One day while Frank and I were babysitting our younger siblings, our sister Dorrie stood up on top of a four-foot tall dresser with a towel tied around her neck and proclaimed, “I’m Wonder Woman!” She insisted she could fly. I was yelling back she couldn’t and must get down immediately. Eventually, she got down, by jumping to the floor. When she fell, she didn’t get up. Freaked out and worried about getting into trouble we put her to bed and told her not to tell Mom.
Guess what? She didn’t tell Mom. After three days in bed refusing to get up, Mom finally took her to the doctor. Needless, to say, Mom was not happy to find out Dorrie broke her leg and Frank and I told her not to say anything. Amazingly, Frank and I still live and breathe. Mom has the patience of a saint.
From Cloud Gazing to Claude Monet
Mom’s children may be horrid, but she enjoyed us as much as we enjoyed torturing her. We lived near an aqueduct, river and nature trail for eleven years. Mom would take us on walks all the time. We’d cloud gaze, and she taught us the joy of looking for images in the sky. They were fantastic trips of wonder.
It’s no wonder we embarrassed Mom when she took six of her seven, then pre-teen through adult children, to the Claude Monet exhibit at the Boston Museum of Fine Arts. Did you know there is an alligator eye in one of his famous water lily paintings? We were fascinated at all the hidden images in his paintings and announced them loudly as we found them. Other patrons glared at my poor mother as if to say, control your unruly, blasphemous children.
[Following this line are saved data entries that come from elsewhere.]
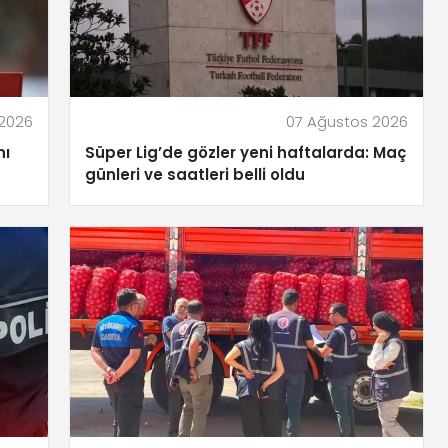
 2026
07 Ağustos 2026
nı
Süper Lig’de gözler yeni haftalarda: Maç
günleri ve saatleri belli oldu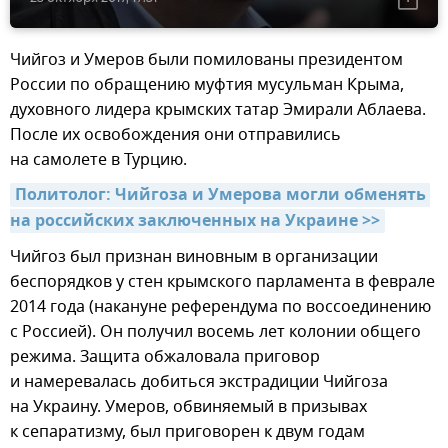
Чийгоз и Умеров были помилованы президентом
России по обращению муфтия мусульман Крыма,
духовного лидера крымских татар Эмирали Аблаева.
После их освобождения они отправились
на самолете в Турцию.
Политолог: Чийгоза и Умерова могли обменять 
на российских заключенных на Украине >>
Чийгоз был признан виновным в организации
беспорядков у стен крымского парламента в феврале
2014 года (накануне референдума по воссоединению
с Россией). Он получил восемь лет колонии общего
режима. Защита обжаловала приговор
и намеревалась добиться экстрадиции Чийгоза
на Украину. Умеров, обвиняемый в призывах
к сепаратизму, был приговорен к двум годам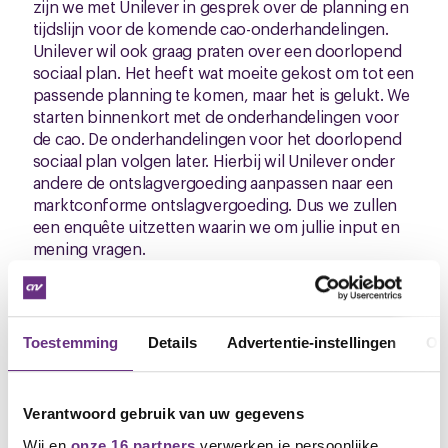
zijn we met Unilever in gesprek over de planning en
tijdslijn voor de komende cao-onderhandelingen.
Unilever wil ook graag praten over een doorlopend
sociaal plan. Het heeft wat moeite gekost om tot een
passende planning te komen, maar het is gelukt. We
starten binnenkort met de onderhandelingen voor
de cao. De onderhandelingen voor het doorlopend
sociaal plan volgen later. Hierbij wil Unilever onder
andere de ontslagvergoeding aanpassen naar een
marktconforme ontslagvergoeding. Dus we zullen
een enquête uitzetten waarin we om jullie input en
mening vragen.
Enquête cao
De afgelopen periode hebben we bijeenkomsten
Toestemming
Details
Advertentie-instellingen
Ov
gehouden over de inzet van de komende cao. We
hebben deze informatie verzameld en alles op een
rijtje gezet. Volgende week sturen we een enquête
Verantwoord gebruik van uw gegevens
uit waarin je kunt aangeven welke onderwerpen
voor jou prioriteit hebben. Je hebt twee weken de
Wij en
onze 16 partners
verwerken je persoonlijke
She’s a fantastic woman, my mother. The way people reacted to us at the MFA didn’t bother her. To this day she boasts about how she raised children who love to read and appreciate fine art.
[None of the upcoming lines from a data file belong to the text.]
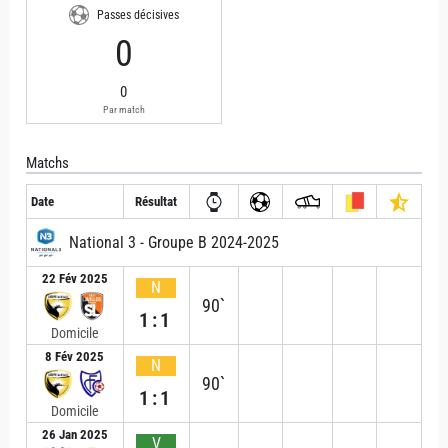
Passes décisives
0
0
Par match
Matchs
Date
Résultat
National 3 - Groupe B 2024-2025
22 Fév 2025
N
90`
1:1
Domicile
8 Fév 2025
N
90`
1:1
Domicile
26 Jan 2025
V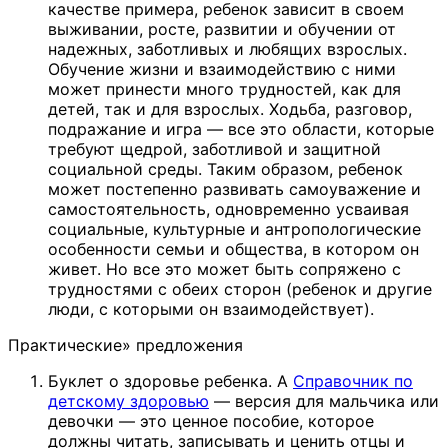
качестве примера, ребенок зависит в своем
выживании, росте, развитии и обучении от
надежных, заботливых и любящих взрослых.
Обучение жизни и взаимодействию с ними
может принести много трудностей, как для
детей, так и для взрослых. Ходьба, разговор,
подражание и игра — все это области, которые
требуют щедрой, заботливой и защитной
социальной среды. Таким образом, ребенок
может постепенно развивать самоуважение и
самостоятельность, одновременно усваивая
социальные, культурные и антропологические
особенности семьи и общества, в котором он
живет. Но все это может быть сопряжено с
трудностями с обеих сторон (ребенок и другие
люди, с которыми он взаимодействует).
Практические» предложения
Буклет о здоровье ребенка. A
Справочник по
детскому здоровью
— версия для мальчика или
девочки — это ценное пособие, которое
должны читать, записывать и ценить отцы и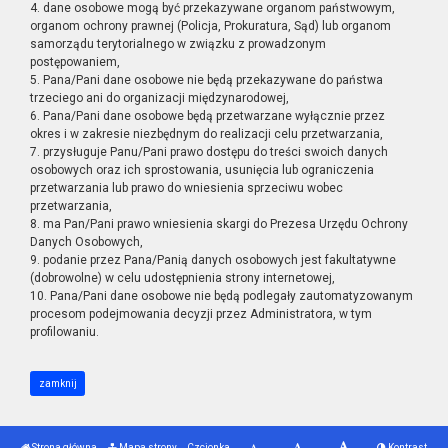
4. dane osobowe mogą być przekazywane organom państwowym,
organom ochrony prawnej (Policja, Prokuratura, Sąd) lub organom
samorządu terytorialnego w związku z prowadzonym
postępowaniem,
5. Pana/Pani dane osobowe nie będą przekazywane do państwa
trzeciego ani do organizacji międzynarodowej,
6. Pana/Pani dane osobowe będą przetwarzane wyłącznie przez
okres i w zakresie niezbędnym do realizacji celu przetwarzania,
7. przysługuje Panu/Pani prawo dostępu do treści swoich danych
osobowych oraz ich sprostowania, usunięcia lub ograniczenia
przetwarzania lub prawo do wniesienia sprzeciwu wobec
przetwarzania,
8. ma Pan/Pani prawo wniesienia skargi do Prezesa Urzędu Ochrony
Danych Osobowych,
9. podanie przez Pana/Panią danych osobowych jest fakultatywne
(dobrowolne) w celu udostępnienia strony internetowej,
10. Pana/Pani dane osobowe nie będą podlegały zautomatyzowanym
procesom podejmowania decyzji przez Administratora, w tym
profilowaniu.
zamknij
Strona główna
Mapa strony
Czcionka
Kontrast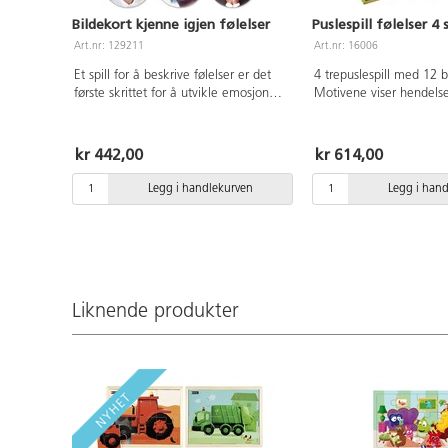
Bildekort kjenne igjen følelser
Puslespill følelser 4 
Art.nr: 129211
Art.nr: 16006
Et spill for å beskrive følelser er det
4 trepuslespill med 12 b
første skrittet for å utvikle emosjonell
Motivene viser hendels
samvittighet, få bedre selvkontroll og
følelser. En god anlednin
kontrollele sine følelser. De sensoriske
med barn om hvordan an
bildekortene hjelper til å identifisere
i ulike situasjoner. FSC-se
kr 442,00
kr 614,00
vår egne følelser, kjenne de igjen hos
PVC-fri. Fra 3 år.
andre personer og forstå egen
Legg i handlekurven
Legg i han
oppførsel.
Liknende produkter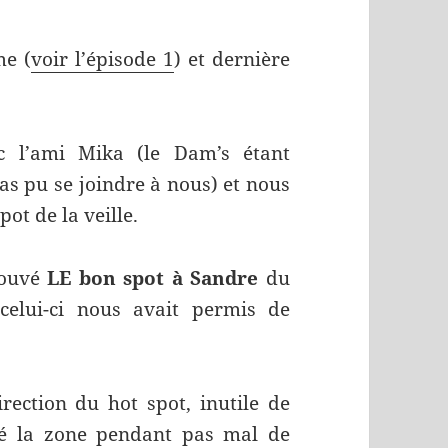
me (
voir l’épisode 1
) et dernière
c l’ami Mika (le Dam’s étant
s pu se joindre à nous) et nous
pot de la veille.
rouvé
LE bon spot à Sandre
du
celui-ci nous avait permis de
irection du hot spot, inutile de
é la zone pendant pas mal de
I could write a book telling the many stories about Mom and her brood. Of course, my siblings and I would fight over the details, and it would never get published.
Maybe I’ll humiliate her a bit more next Mother’s Day. Perhaps she’ll snap finally and be less one daughter after this article.
Our mother is much loved by all of us for both her strengths and her weaknesses. She instilled us with intellect, creativity, love, and insanity. She even shared this closeness with our friends, many of whom referred to her as their other mother.
We have scattered across the country, but she gets, posts, texts, instant messages, calls, and Skypes from us on a regular basis. Mom is forever stuck with her seven dastardly kids who now fight over who gets to take care of her in her old age. (Hey guys, who’s taking Dad?)
Happy Mother’s Day, Mom! Even though your other six kids aren’t here to confer with, I’m sure they agree, you’re a better mom than we seven deserve. We love you.